(TASK DATA begins)
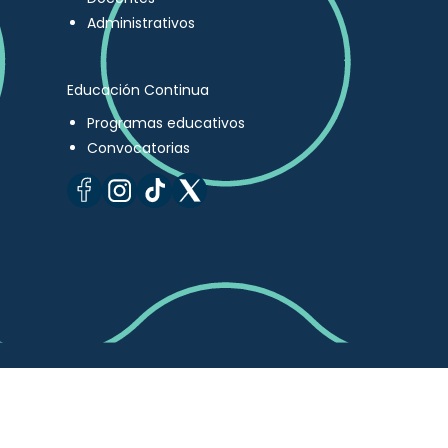
Administrativos
Educación Continua
Programas educativos
Convocatorias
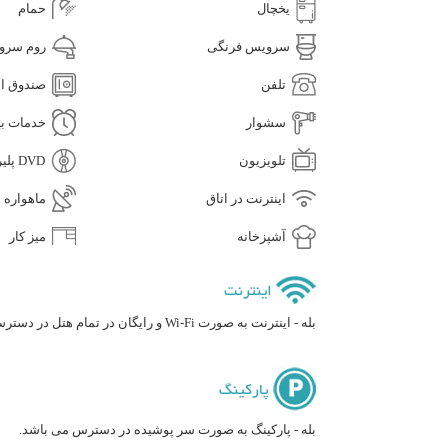
یخچال
حمام
سرویس فرنگی
روم سرو
تلفن
صندوق ام
سشوار
خدمات بی
تلویزیون
DVD پلیر
اینترنت در اتاق
ماهواره
آشپزخانه
میز کار
اینترنت
بله - اینترنت به صورت Wi-Fi و رایگان در تمام هتل در دسترس می باشد.
پارکینگ
بله - پارکینگ به صورت سر پوشیده در دسترس می باشد.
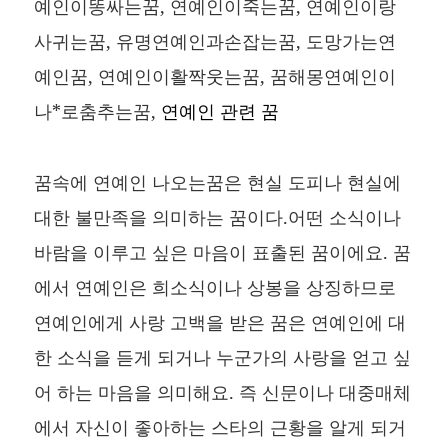
예인이똥싸는꿈, 연예인이죽는꿈, 연예인이랑
사귀는꿈, 유명연예인과손잡는꿈, 도망가는연
예인꿈, 연예인이활짝웃는꿈, 꿈해몽연예인이
나*로춤추는꿈,
연예인 관련 꿈
꿈속에 연예인 나오는꿈은 현실 도피나 현실에
대한 불만족을 의미하는 꿈이다.어떤 소식이나
바람을 이루고 싶은 마음이 표출된 꿈이에요. 꿈
에서 연예인은 희소식이나 상봉을 상징하므로
연예인에게 사랑 고백을 받은 꿈은 연예인에 대
한 소식을 듣게 되거나 누군가의 사랑을 얻고 싶
어 하는 마음을 의미해요. 즉 신문이나 대중매체
에서 자신이 좋아하는 스타의 근황을 알게 되거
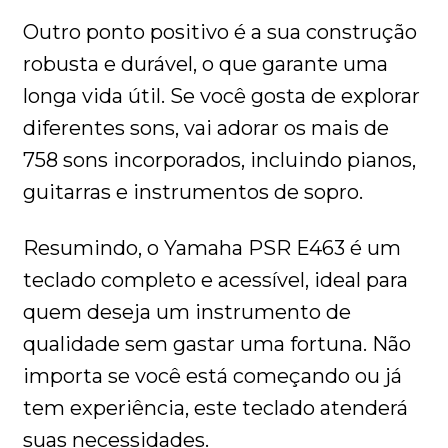
Outro ponto positivo é a sua construção
robusta e durável, o que garante uma
longa vida útil. Se você gosta de explorar
diferentes sons, vai adorar os mais de
758 sons incorporados, incluindo pianos,
guitarras e instrumentos de sopro.
Resumindo, o Yamaha PSR E463 é um
teclado completo e acessível, ideal para
quem deseja um instrumento de
qualidade sem gastar uma fortuna. Não
importa se você está começando ou já
tem experiência, este teclado atenderá
suas necessidades.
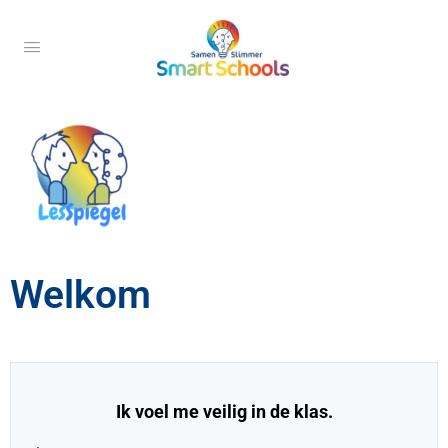
Welkom
Ik voel me veilig in de klas.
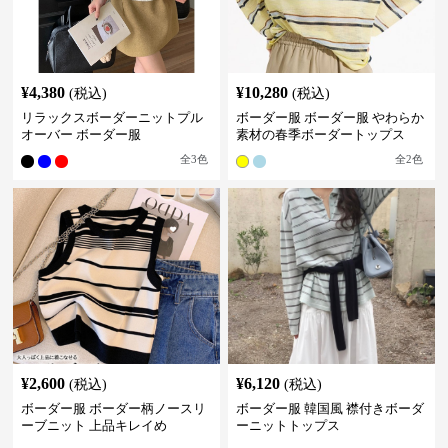
¥
4,380
¥
10,280
(税込)
(税込)
リラックスボーダーニットプル
ボーダー服 ボーダー服 やわらか
オーバー ボーダー服
素材の春季ボーダートップス
全
3
色
全
2
色
¥
2,600
¥
6,120
(税込)
(税込)
ボーダー服 ボーダー柄ノースリ
ボーダー服 韓国風 襟付きボーダ
ーブニット 上品キレイめ
ーニットトップス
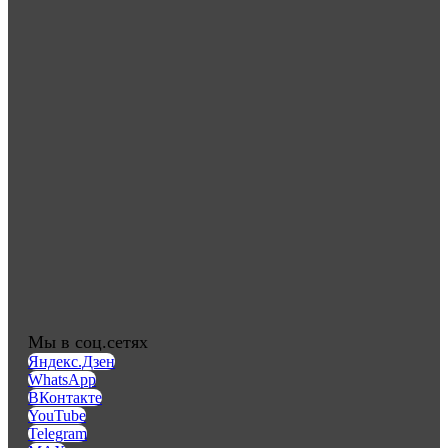
Мы в соц.сетях
Яндекс.Дзен
WhatsApp
ВКонтакте
YouTube
Telegram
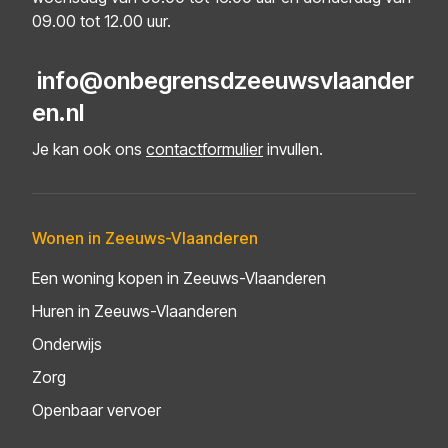
09.00 tot 12.00 uur.
info@onbegrensdzeeuwsvlaander
en.nl
Je kan ook ons
contactformulier
invullen.
Wonen in Zeeuws-Vlaanderen
Een woning kopen in Zeeuws-Vlaanderen
Huren in Zeeuws-Vlaanderen
Onderwijs
Zorg
Openbaar vervoer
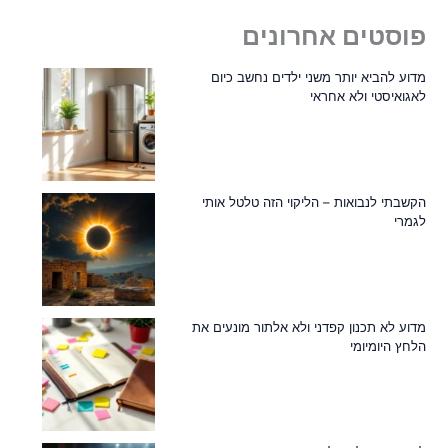
פוסטים אחרונים
מדוע להביא יותר משני ילדים נחשב כיום
לאגואיסטי ולא אחראי
הקשבתי לנבואות – הליקוי הזה טלטל אותי
לגמרי
מדוע לא תכנון קפדני ולא אלתור מונעים את
הלחץ היומיומי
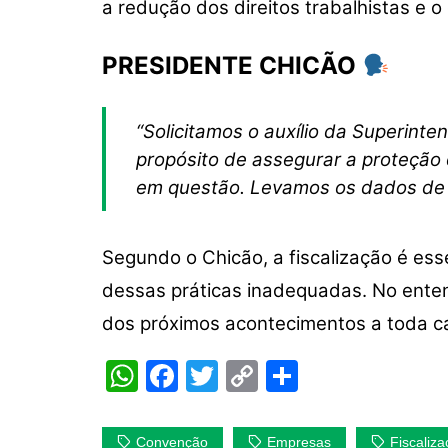
a redução dos direitos trabalhistas e 
PRESIDENTE CHICÃO
“Solicitamos o auxílio da Superint
propósito de assegurar a proteção
em questão. Levamos os dados de v
Segundo o Chicão, a fiscalização é ess
dessas práticas inadequadas. No enten
dos próximos acontecimentos a toda ca
W
F
T
C
S
h
a
w
o
h
at
c
itt
p
ar
Convenção
Empresas
Fiscaliz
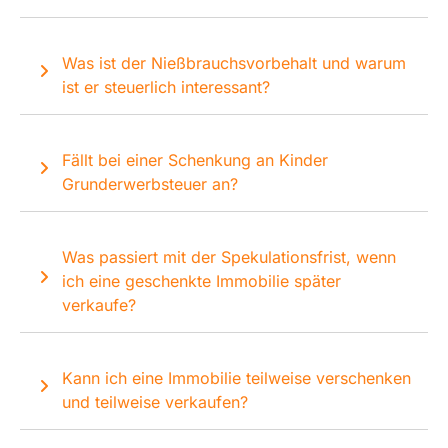
Was ist der Nießbrauchsvorbehalt und warum
ist er steuerlich interessant?
Fällt bei einer Schenkung an Kinder
Grunderwerbsteuer an?
Was passiert mit der Spekulationsfrist, wenn
ich eine geschenkte Immobilie später
verkaufe?
Kann ich eine Immobilie teilweise verschenken
und teilweise verkaufen?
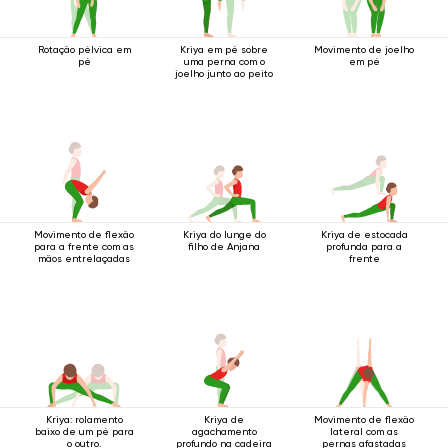
Rotação pélvica em
Kriya em pé sobre
Movimento de joelho
pé
uma perna com o
em pé
joelho junto ao peito
Movimento de flexão
Kriya do lunge do
Kriya de estocada
para a frente com as
filho de Anjana
profunda para a
mãos entrelaçadas
frente
Kriya: rolamento
Kriya de
Movimento de flexão
baixo de um pé para
agachamento
lateral com as
o outro.
profundo na cadeira
pernas afastadas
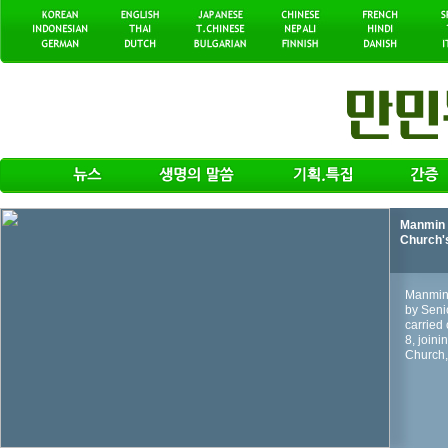
Manmin 
Church'
Manmin 
by Seni
carried 
8, join
Church, 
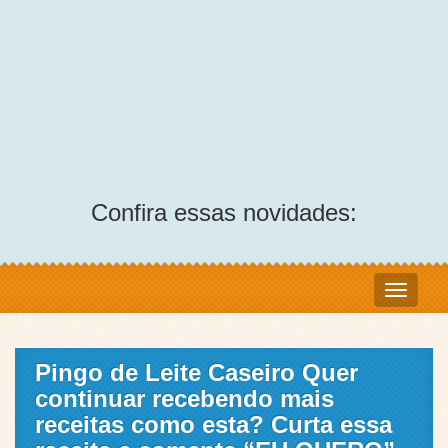
Confira essas novidades:
Pingo de Leite Caseiro Quer
continuar recebendo mais
receitas como esta? Curta essa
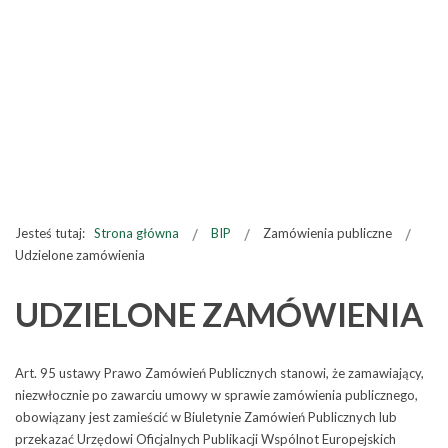
Jesteś tutaj:
Strona główna
BIP
Zamówienia publiczne
Udzielone zamówienia
UDZIELONE ZAMÓWIENIA
Art. 95 ustawy Prawo Zamówień Publicznych stanowi, że zamawiający,
niezwłocznie po zawarciu umowy w sprawie zamówienia publicznego,
obowiązany jest zamieścić w Biuletynie Zamówień Publicznych lub
przekazać Urzędowi Oficjalnych Publikacji Wspólnot Europejskich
(TASK DATA ends)
WORK REQUEST: Only lines of the material that contain the word "para" belong in the answer; copy each one.

REPLY:
teclado completo e acessível, ideal para
para a frente com as
profunda para a
baixo de um pé para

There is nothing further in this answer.